I’ve seen other companies offer similar services, such as Lifelock.

I’ve wondered if people vary in how vulnerable they are. People with unusual or hard-to-spell names may not have identities stolen as often. It’s possible that someone who is even moderately well known, even because of the Internet or social networking site activity, might be harder to impersonate.

Tuesday, November 11, 2008

Job hunters could face identity security issues

Now there are more concerns that job seekers could place themselves in jeopardy of identity theft.
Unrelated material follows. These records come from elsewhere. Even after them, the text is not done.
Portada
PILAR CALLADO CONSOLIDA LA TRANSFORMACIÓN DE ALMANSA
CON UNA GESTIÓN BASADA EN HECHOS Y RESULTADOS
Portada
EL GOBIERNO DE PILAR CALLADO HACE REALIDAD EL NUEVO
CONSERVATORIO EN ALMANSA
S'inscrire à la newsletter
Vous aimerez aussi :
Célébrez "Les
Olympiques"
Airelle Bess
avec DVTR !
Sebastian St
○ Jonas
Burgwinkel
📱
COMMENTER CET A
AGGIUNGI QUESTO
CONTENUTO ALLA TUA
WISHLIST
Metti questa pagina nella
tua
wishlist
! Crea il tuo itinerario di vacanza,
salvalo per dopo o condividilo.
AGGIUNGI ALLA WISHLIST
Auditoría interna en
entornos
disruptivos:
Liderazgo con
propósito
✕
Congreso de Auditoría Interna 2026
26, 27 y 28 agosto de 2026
Recently, in Britain, an experiment was set up with a fake employer, encouraging the submission of resumes and CV’s (curriculum vitae). A group called “iProfile” reports on the experiment on this PDF:

Career experts suggest checking lesser known companies out carefully. If employers can check employees on Myspace or Facebook or personal sites and blogs (there are ethical questions about the way this has been done), employees can also check out employers, and should do so.
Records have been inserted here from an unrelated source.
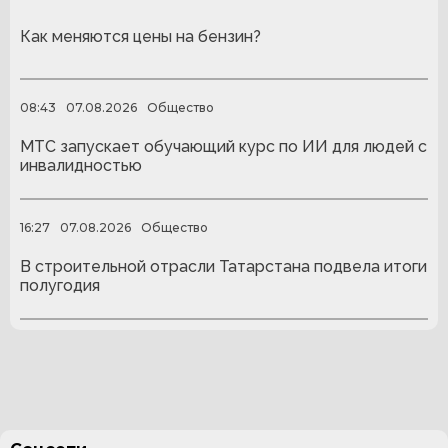
Как меняются цены на бензин?
08:43
07.08.2026
Общество
МТС запускает обучающий курс по ИИ для людей с
инвалидностью
16:27
07.08.2026
Общество
В строительной отрасли Татарстана подвела итоги
полугодия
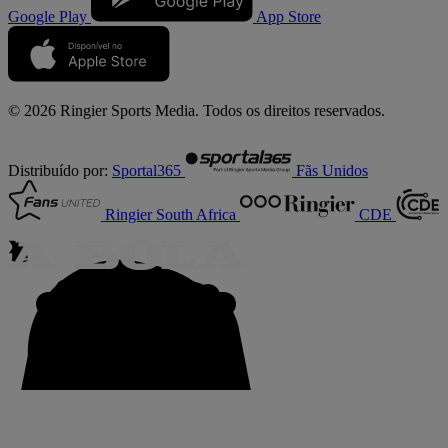
Google Play
App Store
© 2026 Ringier Sports Media. Todos os direitos reservados.
Distribuído por:
Sportal365
Fãs Unidos
Ringier South Africa
CDE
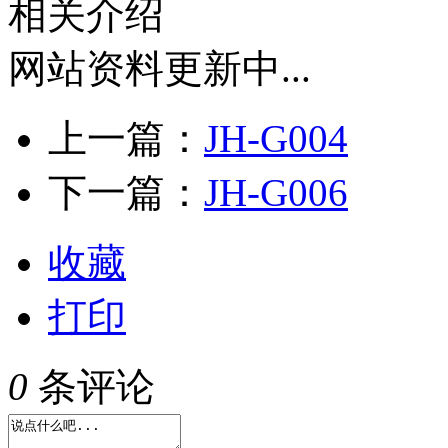
相关介绍
网站资料更新中...
上一篇：
JH-G004
下一篇：
JH-G006
收藏
打印
0
条评论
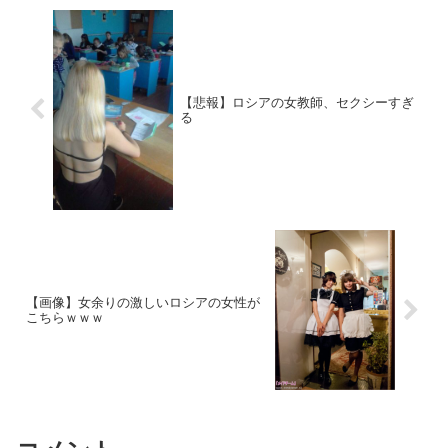
【悲報】ロシアの女教師、セクシーすぎ
る
【画像】女余りの激しいロシアの女性が
こちらｗｗｗ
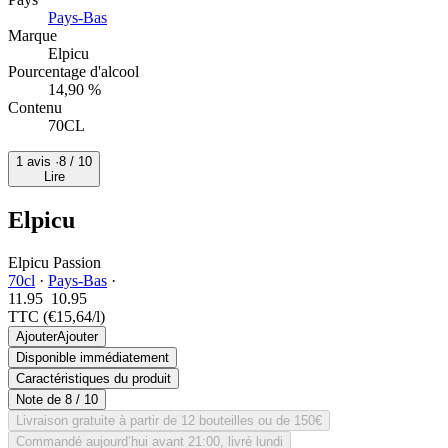
Pays-Bas
Marque
Elpicu
Pourcentage d'alcool
14,90 %
Contenu
70CL
1 avis ·
8
/ 10
Lire
Elpicu
Elpicu Passion
70cl
·
Pays-Bas
·
11.95
10.
95
TTC
(€15,64/l)
Ajouter
Ajouter
Disponible immédiatement
Caractéristiques du produit
Note de
8
/ 10
Livraison gratuite à partir de 12 bouteilles ou de 150€
Commandé aujourd’hui avant 21:00, livré lundi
Another recommendation is to use a secure CV registration service, rather than submit it separately.

A CV could be thought of as like a profile, and some people believe that social networking site profiles should not contain material that would not be appropriate in a career-oriented CV.

Friday, November 07, 2008

Phishing attacks escalate because of financial crisis; phone calls as well as emails try to get personal information

ABC’s Good Morning America this morning (Nov. 7) warned consumers that spammers are increasing their phishing attacks in the wake of the closure or merger of so many banks during the financial crisis. They report that even the president of France had his bank account tapped.

Typically an email arrives warning that a bank account will be frozen if the consumer does not respond with personal information. Often the email has the bank’s trade dress embedded in the HTML and looks authentic. If the user runs the cursor over the links, the actual URL to be linked to may be different from that shown.

Phone scams have increased. People call customers of banks and make the same pitch, asking for personal information. The consumer should ask for a phone number and hang up, and call the bank at the phone number given on the bank’s statement.

Banks never seek personal information by unsolicited email or phone calls.

Tuesday, November 04, 2008

FTC delays "Red Flags Rule" until May 2009; would increase due diligence required of credit grantors

The Federal Trade Commission has developed a “Red Flags Rule” that would apply to credit grantors. The Rule is supposed to require more due diligence from creditors in making loans. “Under the Rule, financial institutions and creditors with covered accounts must have identity theft prevention programs to identify, detect, and respond to patterns, practices, or specific activities that could indicate identity theft.”

However, on Oct. 22, 2008 the FTC announced that it would suspend implementation of the Rule until May 1, 2009. The link is here.

The concept of “creditor” does not apply to all businesses that accept credit cards. It apparently would not apply to a small book publisher or author accepting credit card payments for a book, for example.

The Rule is based on Fair and Accurate Credit Transactions Act of 2003 (FACT), PDF document for the law here.

Private vendors are developing solutions to meet the “Red Flags Rule:, such as “idBusiness”, link here.